## Material to process

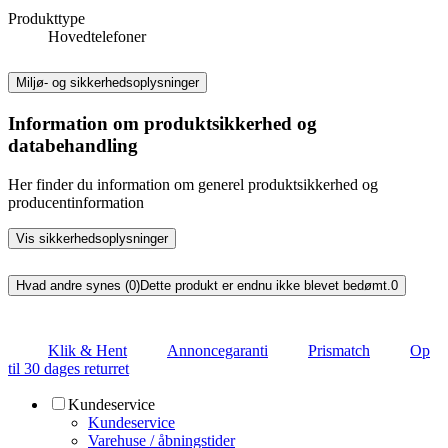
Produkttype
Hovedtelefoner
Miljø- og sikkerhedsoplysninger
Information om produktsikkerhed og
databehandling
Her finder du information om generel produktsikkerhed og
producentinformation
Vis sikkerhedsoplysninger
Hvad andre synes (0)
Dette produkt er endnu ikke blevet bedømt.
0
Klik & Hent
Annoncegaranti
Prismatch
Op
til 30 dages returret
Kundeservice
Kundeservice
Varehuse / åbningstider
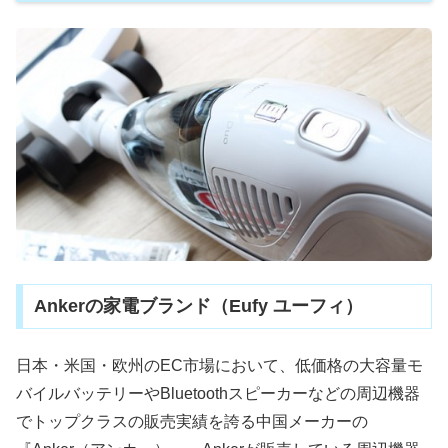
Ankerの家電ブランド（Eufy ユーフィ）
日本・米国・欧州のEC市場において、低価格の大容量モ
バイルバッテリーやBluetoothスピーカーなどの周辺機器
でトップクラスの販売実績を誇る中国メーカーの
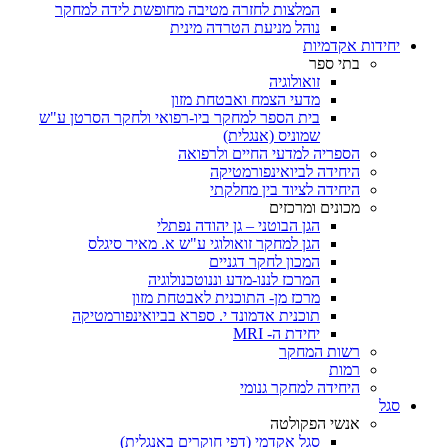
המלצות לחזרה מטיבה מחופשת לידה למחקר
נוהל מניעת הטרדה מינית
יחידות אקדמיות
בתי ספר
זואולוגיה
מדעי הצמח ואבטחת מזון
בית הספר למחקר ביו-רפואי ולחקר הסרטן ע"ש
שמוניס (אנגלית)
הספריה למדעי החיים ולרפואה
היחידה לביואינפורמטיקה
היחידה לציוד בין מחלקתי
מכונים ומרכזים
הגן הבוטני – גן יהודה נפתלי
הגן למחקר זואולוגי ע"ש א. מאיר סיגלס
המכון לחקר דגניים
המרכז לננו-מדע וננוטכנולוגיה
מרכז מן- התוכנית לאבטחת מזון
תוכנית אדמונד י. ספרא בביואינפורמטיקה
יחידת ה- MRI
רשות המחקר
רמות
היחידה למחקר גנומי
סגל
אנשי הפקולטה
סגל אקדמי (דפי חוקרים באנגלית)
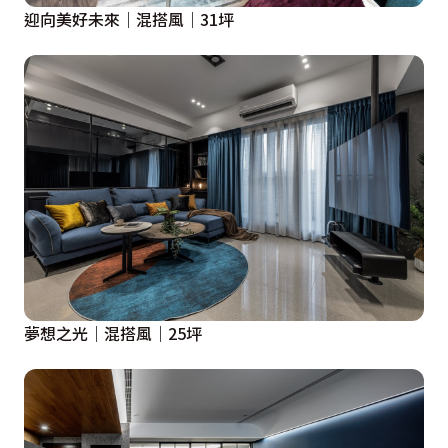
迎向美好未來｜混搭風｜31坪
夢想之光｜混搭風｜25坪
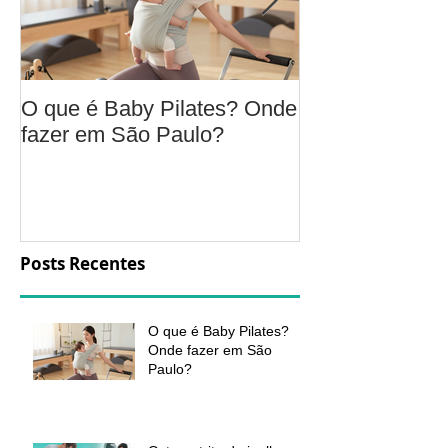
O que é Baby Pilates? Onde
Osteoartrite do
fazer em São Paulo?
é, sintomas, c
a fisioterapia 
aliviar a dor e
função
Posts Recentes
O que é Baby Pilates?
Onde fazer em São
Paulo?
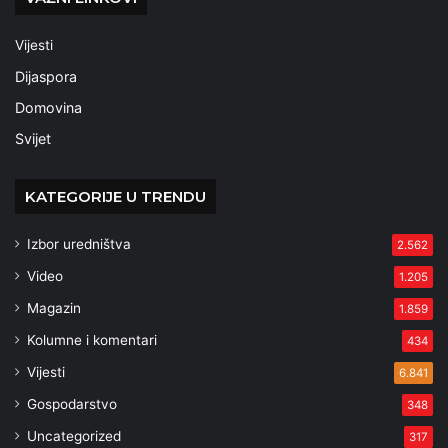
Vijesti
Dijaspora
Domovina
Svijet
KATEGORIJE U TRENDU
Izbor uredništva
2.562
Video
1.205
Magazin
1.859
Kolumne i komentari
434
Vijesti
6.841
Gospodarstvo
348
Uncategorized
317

## Work required
Restate each entry word for word, leaving out any pictures.

## Completed task
Produkttype
Hovedtelefoner
Miljø- og sikkerhedsoplysninger
Information om produktsikkerhed og
databehandling
Her finder du information om generel produktsikkerhed og
producentinformation
Vis sikkerhedsoplysninger
Hvad andre synes (0)
Dette produkt er endnu ikke blevet bedømt.
0
Klik & Hent
Annoncegaranti
Prismatch
Op
til 30 dages returret
Kundeservice
Kundeservice
Varehuse / åbningstider
Ankerの家電ブランド（Eufy ユーフィ）
日本・米国・欧州のEC市場において、低価格の大容量モ
バイルバッテリーやBluetoothスピーカーなどの周辺機器
でトップクラスの販売実績を誇る中国メーカーの
המלצות לחזרה מטיבה מחופשת לידה למחקר
נוהל מניעת הטרדה מינית
יחידות אקדמיות
בתי ספר
זואולוגיה
מדעי הצמח ואבטחת מזון
בית הספר למחקר ביו-רפואי ולחקר הסרטן ע"ש
שמוניס (אנגלית)
הספריה למדעי החיים ולרפואה
היחידה לביואינפורמטיקה
היחידה לציוד בין מחלקתי
מכונים ומרכזים
הגן הבוטני – גן יהודה נפתלי
הגן למחקר זואולוגי ע"ש א. מאיר סיגלס
המכון לחקר דגניים
המרכז לננו-מדע וננוטכנולוגיה
מרכז מן- התוכנית לאבטחת מזון
תוכנית אדמונד י. ספרא בביואינפורמטיקה
יחידת ה- MRI
רשות המחקר
רמות
היחידה למחקר גנומי
סגל
אנשי הפקולטה
סגל אקדמי (דפי חוקרים באנגלית)
迎向美好未來｜混搭風｜31坪
夢想之光｜混搭風｜25坪
O que é Baby Pilates? Onde
Osteoartrite do
fazer em São Paulo?
é, sintomas, c
a fisioterapia 
aliviar a dor e
função
Posts Recentes
O que é Baby Pilates?
Onde fazer em São
Paulo?
Vijesti
Dijaspora
Domovina
Svijet
KATEGORIJE U TRENDU
Izbor uredništva
2.562
Video
1.205
Magazin
1.859
Kolumne i komentari
434
Vijesti
6.841
Gospodarstvo
348
Uncategorized
317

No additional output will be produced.